Biaya pengolahan air semakin tinggi, dan untuk air minum penduduk akan lebih
percaya untuk meminum air kemasan
walaupun harganya relatif mahal.
Rusaknya ekosistem
kawasan menyebabkan fluktuasi air sungai menjadi tidak normal, debit
minimum pada musim kemarau disertai
dengan sangat pekatnya zat zat meracun yang berada di sungai, dan banjir pada
musim hujan. Setiap banjir tentu akan merusak fasilitas publik
yang ada dan juga merusak alat alat elektronik. Banjir juga menghalangi
penduduk untuk keluar rumah baik untuk bekerja ataupun untuk belanja. Konsekwensinya
pemerintah harus menyiapkan biaya ekstra untuk fasilitas dapur umum dan tim
relawan yang beroperasi dengan perahu karet.
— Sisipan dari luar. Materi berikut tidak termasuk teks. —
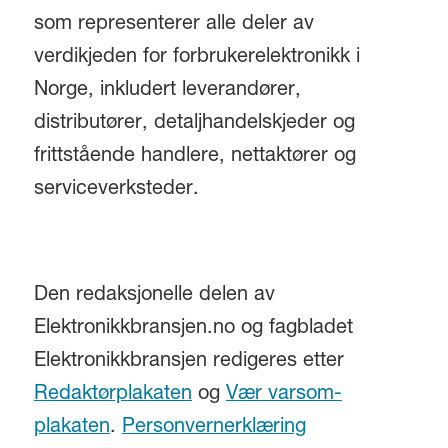
som representerer alle deler av
verdikjeden for forbrukerelektronikk i
Norge, inkludert leverandører,
distributører, detaljhandelskjeder og
frittstående handlere, nettaktører og
serviceverksteder.
Den redaksjonelle delen av
Elektronikkbransjen.no og fagbladet
Elektronikkbransjen redigeres etter
Redaktørplakaten
og
Vær varsom-
plakaten
.
Personvernerklæring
Bila dalam satu kawasan ada 100
juta orang pengungsi maka, minimal harus disiapkan
logistic beras seratus ton/hari .
Pengelolaan daerah
aliran sungai, bukan hanya menyangkut pengelolaan lahan dan hutan, tapi juga
menyangkut kuantitas dan kualitas air. Rusaknya kualitas air berdampak jelek
kepada kehidupan masyarakat perairan dan pesisir. Dalam jangka panjang akan
merusak kondisi perekonomian masyarakat dan kawasan tertentu. Rusaknya
keanekaragaman hayati di suatu kawasan khusus untuk wilayah perairan adalah
hilangnya potensi perairan yang bernilai ekonomis seperti ikan dan udang. Maka
untuk masa depan bangsa pengelolaan DAS adalah suatu keharusan.